İnsan o parayı verdiği bir şeyi yiyebilir mi ya, çerçeveletip asası gelir.

İçindeki kesin at ya da eşek etidir, malum Bodrum civarında bu hayvanlardan eser yok.

O lahmacunu yiyenler derhal mali denetime alınmalı, parayı kolay kazanma yolu bulmuşlardır.

Lahmacuna 200 lira verenle ben hangi ortak noktada buluşabilirim ki?

NEDEN HERKES BURCU ESMERSOY’LA EVLENMEK İSTİYOR?

Burcu Esmersoy son sevgilisinden de evlenme teklifi almış. 

Burcu Hanım birkaç kez evlenmişti. Eminim medyaya yansımayan başka evlenme teklifleri de almıştır.

Ne güzel.

İyi de neden herkes Burcu Esmersoy’la illa evlenmek istiyorlar?

Alt soru da var tabi: Bu kadar evlenme meraklısı bekar adamı nereden buluyor?

İki sorunun da cevabı bende yok.

Sarışın olması bir ihtimal. Şekerli ses tonu olabilir. Saçları sarı, gözleri renkli olunca yetiyor belki.

Sanki hiç sorun çıkarmazmış gibi durması olabilir. Hep gülümsemesi de belki.

Yine de bu cevaplar beni kesmiyor.

ALİ KOÇ’A ÇOK ÜZÜLÜYORUM

Türkiye’nin en zengin ailesinin şahane oğlu. Fenerbahçe’nin başkanı.

Güzel düşünüyor. İyi tespitleri var. 

Ve fakat, adamın hiçbir iletişim kaygısı yok. Ağzı, keyfine hizmet ediyor.

Öyle olunca da evin yaramaz oğlu gibi muamele görüyor.

İletişim keyfinize değil, almak istediğiniz sonuca hizmet eden bir iş olmalı.

“Beyaz Futbol” programına çıktı. Masada kendi itibarına uygun kimse yok.

Medyaya ve futbol federasyonuna dair önemli ithamlarda bulundu, zaten o olumsuzlukların bir kısmının sebebi o masadakiler.

Öyle büyük suçlamalarda bulundu ki, o kısmı savcıların sorunu, benim üzüldüğüm ise ortamda kendi çocuklarının bulunması.

Madem meydan okumak için o rezil içeriğe dahil olmayı kabul ediyorsun, dünya güzeli çocuklarını neden o çamurun içine, programa götürüyorsun?

Yazık.

AKLIMDA KALAN

Bolu Belediye Başkanının meydan okuması: Bolu’da başkan Tanju Özcan mültecilere karşı amansız bir savaş veriyor.
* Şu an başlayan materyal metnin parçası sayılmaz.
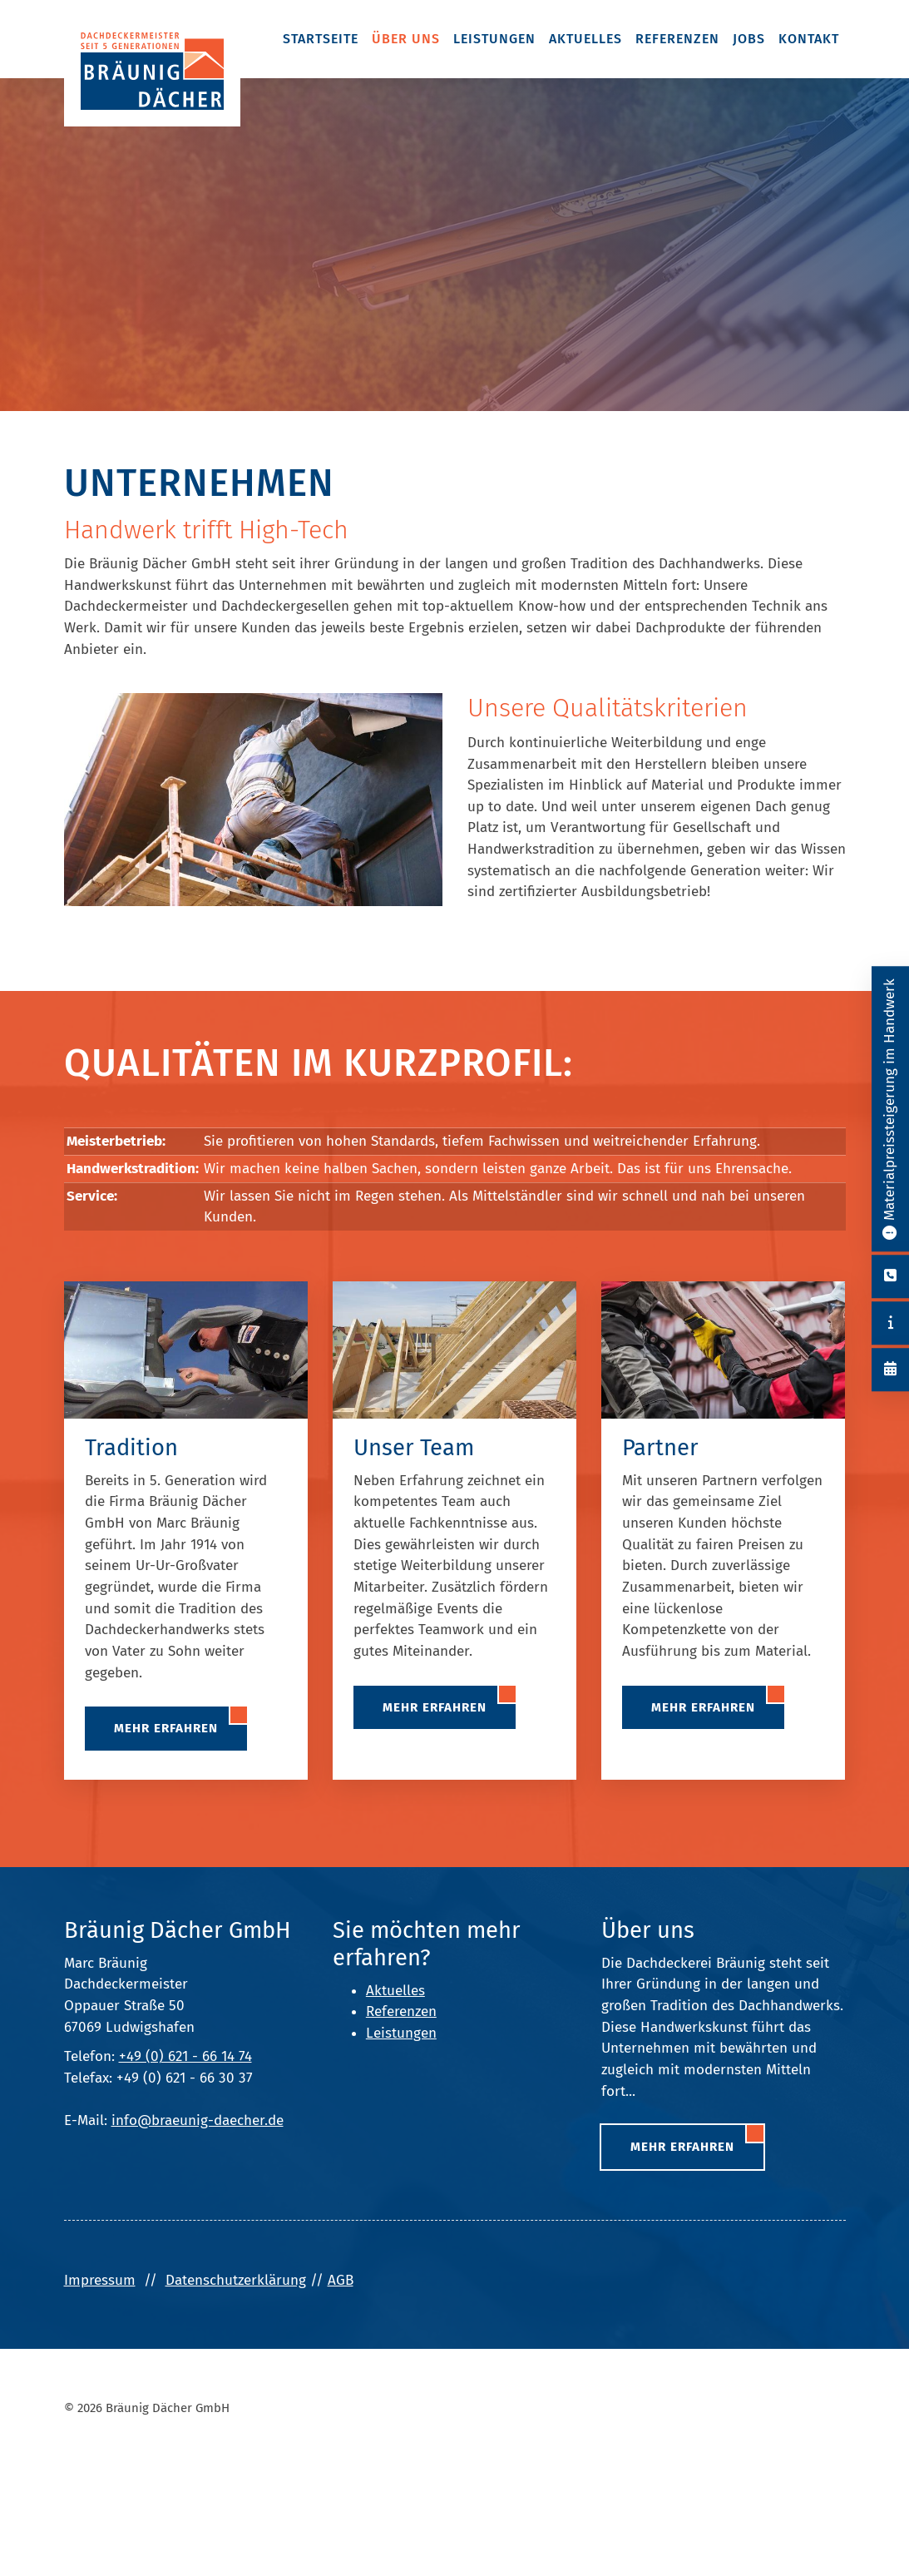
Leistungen (494, 39)
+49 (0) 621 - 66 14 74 (185, 2056)
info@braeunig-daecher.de (197, 2120)
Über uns (406, 39)
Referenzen (677, 39)
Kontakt (808, 39)
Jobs (749, 39)
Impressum (100, 2280)
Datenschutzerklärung (235, 2280)
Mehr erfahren (166, 1728)
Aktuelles (585, 39)
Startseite (320, 39)
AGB (340, 2280)
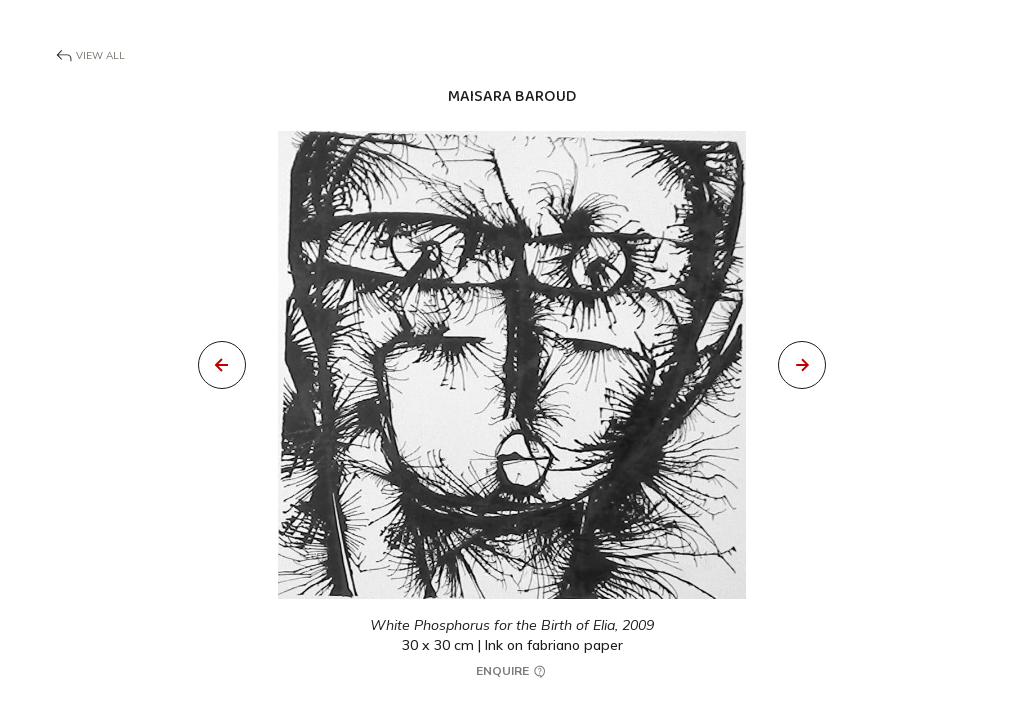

Hükümeti de, kendi partisini de pek umursamıyor. Önce suya zam yaptı, yargıdan döndü. Sonra “artık istenmiyorsunuz evinize dönün” ilanları astı. Onlar da kaldırıldı. Özcan’ın tavrı mevcut düzene bir meydan okumadır. Siyasette meydan okuma her zaman iş yapar. Özcan bunu bildiği için karşısına aldığı mevcut düzenden çekinmiyor, tavrının onu siyasetten silmek yerine güçlenerek var edeceğinden emin.